In February 2011, National Grid kicked off a major seven-year project to upgrade the cables and wires underneath London, tunnelling deep underneath the capital to meet ever-growing electricity demand. To support this new infrastructure, the business is also building new substations and upgrading existing ones along the route.
As with any construction project, the Wimbledon substation replacement comes with the usual time and cost constraints, and the absolute requirement to adhere to the highest safety standards. So far, so routine, until you put the build into context, in one of the most populated areas of the country. On top of that, the business knew it had to and could reduce the environmental impact of the construction, with a potential cost saving to boot.
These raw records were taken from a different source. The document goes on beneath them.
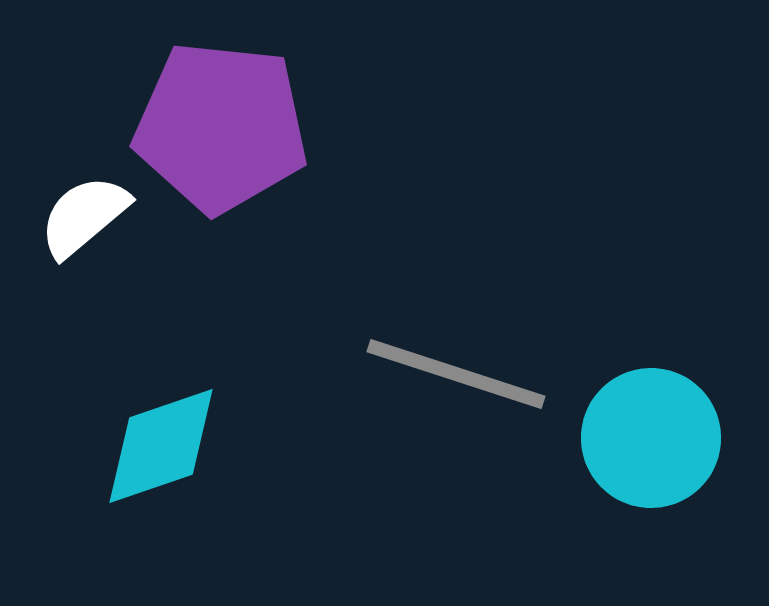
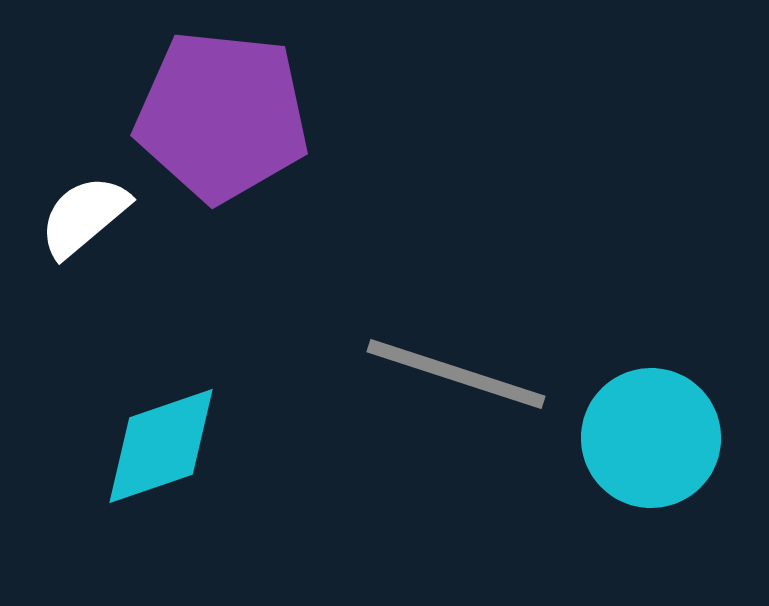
purple pentagon: moved 1 px right, 11 px up
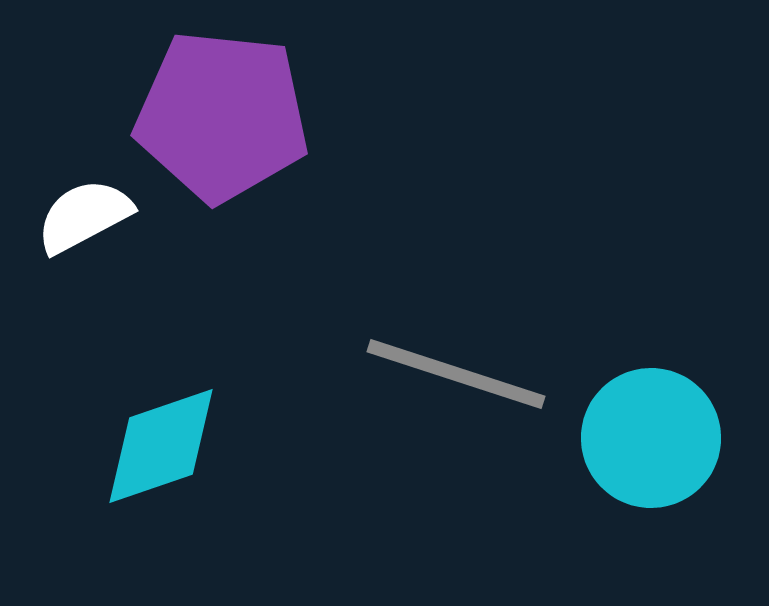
white semicircle: rotated 12 degrees clockwise
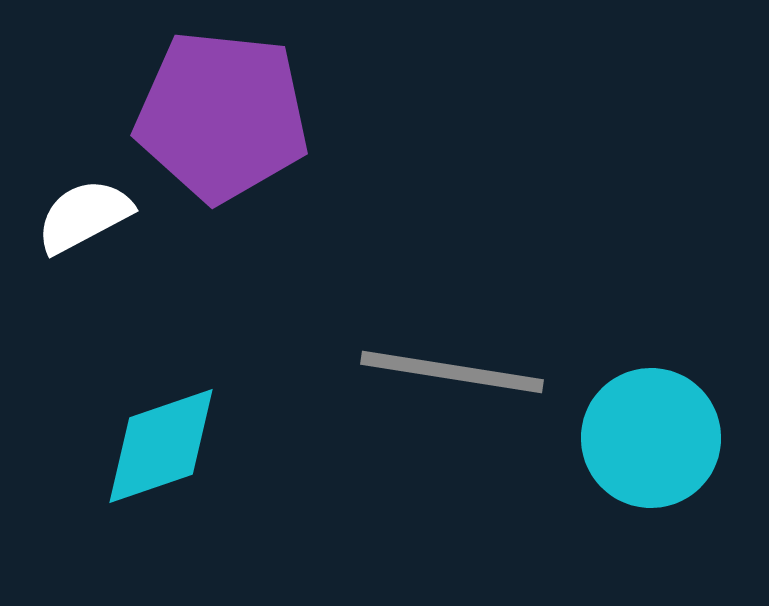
gray line: moved 4 px left, 2 px up; rotated 9 degrees counterclockwise
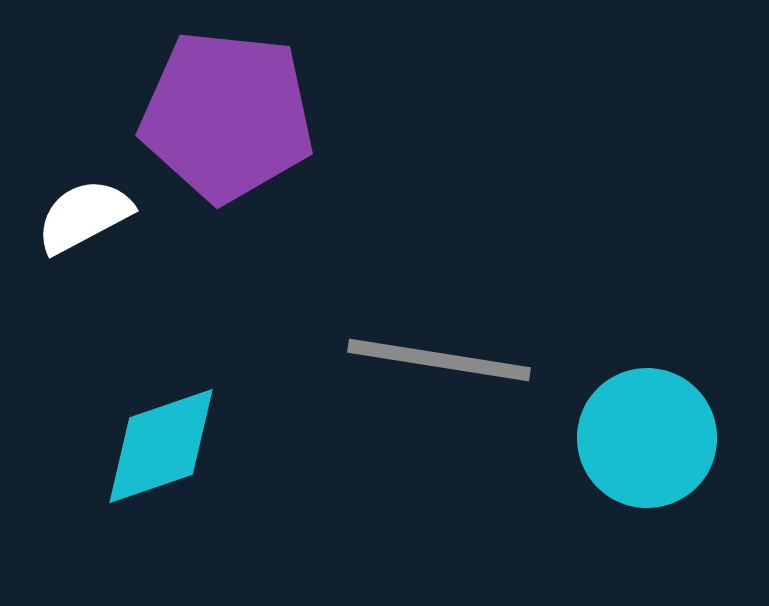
purple pentagon: moved 5 px right
gray line: moved 13 px left, 12 px up
cyan circle: moved 4 px left
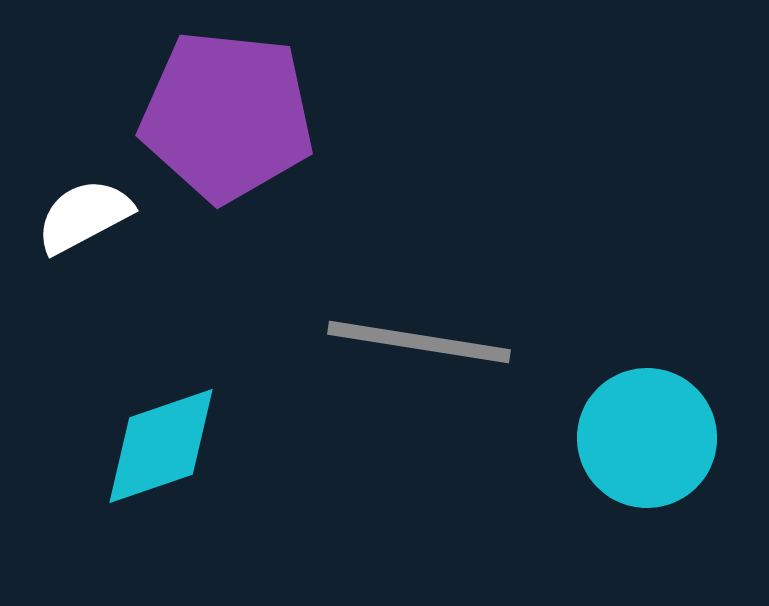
gray line: moved 20 px left, 18 px up
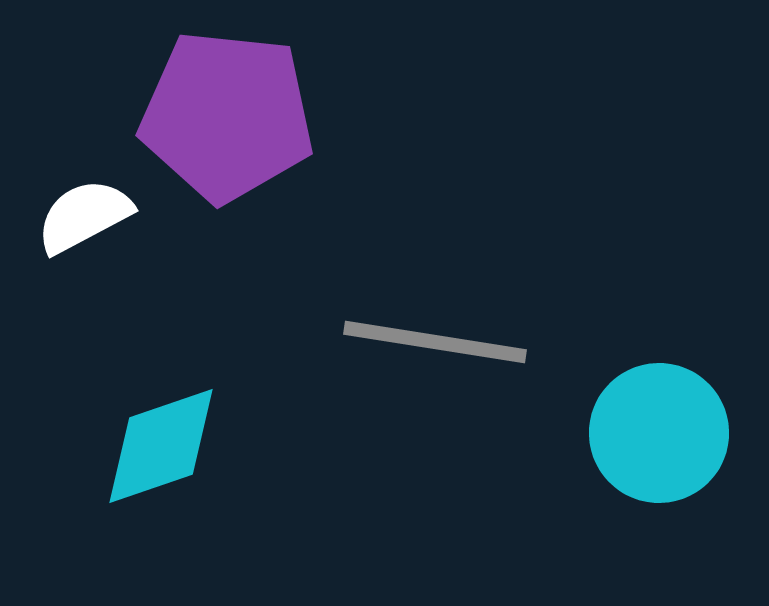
gray line: moved 16 px right
cyan circle: moved 12 px right, 5 px up
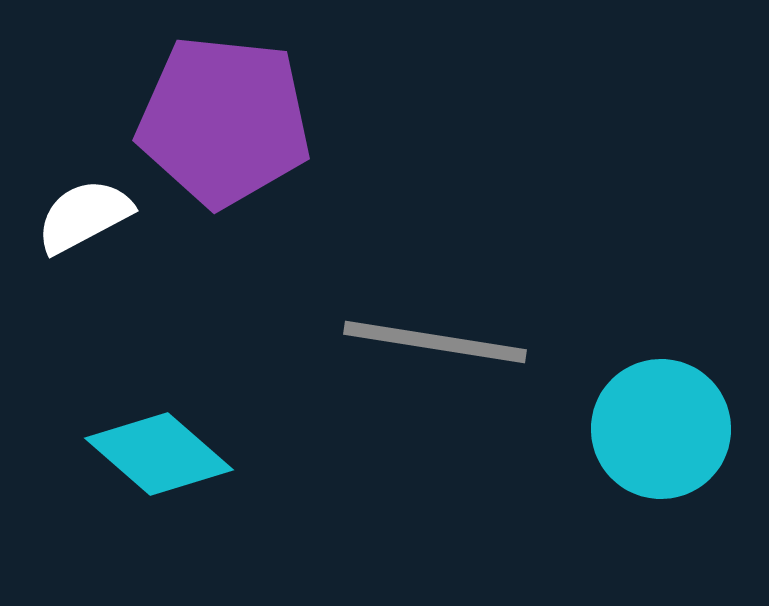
purple pentagon: moved 3 px left, 5 px down
cyan circle: moved 2 px right, 4 px up
cyan diamond: moved 2 px left, 8 px down; rotated 60 degrees clockwise
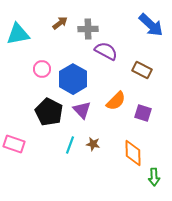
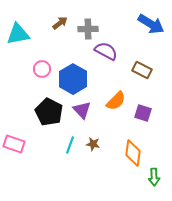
blue arrow: moved 1 px up; rotated 12 degrees counterclockwise
orange diamond: rotated 8 degrees clockwise
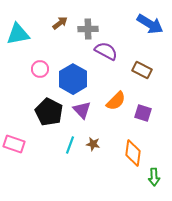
blue arrow: moved 1 px left
pink circle: moved 2 px left
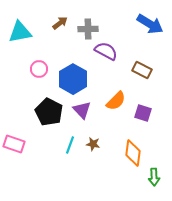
cyan triangle: moved 2 px right, 2 px up
pink circle: moved 1 px left
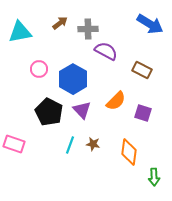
orange diamond: moved 4 px left, 1 px up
Date of completion: phase one in September 2018, phase two in December 2022
Duration: 7 years
Client: National Grid
Contractor: Laing O’Rourke
Project manager: Ian Lammin
Challenge summary: upgrading a substation in a densely populated urban environment – safely, on time, to budget and while reducing our carbon impact
Challenge solution: factoring environmental targets into the tender process resulted in carbon and cost savings
The 275kV air insulated substation (AIS) at Wimbledon is being replaced and upgraded with a 400kV gas insulated substation (GIS), made up of 16 bays and 10 items of wound plant. The project is split into two phases. The first phase will be completed in September 2018, commissioning four items of wound plant and the 16 bays of the GIS. The second phase, constructing the remaining six items of wound plant, will be commissioned by December 2022.
Wimbledon is the first tender at National Grid to include a weighting on carbon. Laing O’Rourke was awarded the winning bid, which demonstrated a 23% carbon reduction and a ~ £3m cost saving. The carbon saving is the equivalent of taking 7,600 cars off the road for a year. So not only could the environmental targets factored into the tendering process reduce the project’s carbon footprint, a focus on sustainability made financial sense, bringing more value to customers and the end consumer.
Modifications to the substation design have made the build more efficient and resulted in carbon savings. Huge savings in sulphur hexafluoride (SF₆) were achieved through use of more efficient equipment. 17% fewer piles have been used in the foundations of the substation, and the gas insulated substation building will have a 17% smaller footprint. Firewalls were reduced from 15 to 10 during design challenges leading to reduction in material use and carbon footprint.
Specifically, the carbon reduction based on the tender design will come from:
Factoring in environmental considerations as part of the tender process for construction projects means sustainable practices are baked into the work. This not only reduces the carbon footprint of the build, but can also result in significant cost savings.
National Grid will include carbon as part of evaluation criteria in tenders where there is significant potential to save carbon and as part of its criteria on major projects, to enable the business to build and maintain a sustainable network for the future. The organisation has put an ambitious target in place, to put an internal price on carbon used in all investment decision-making on major projects by 2020.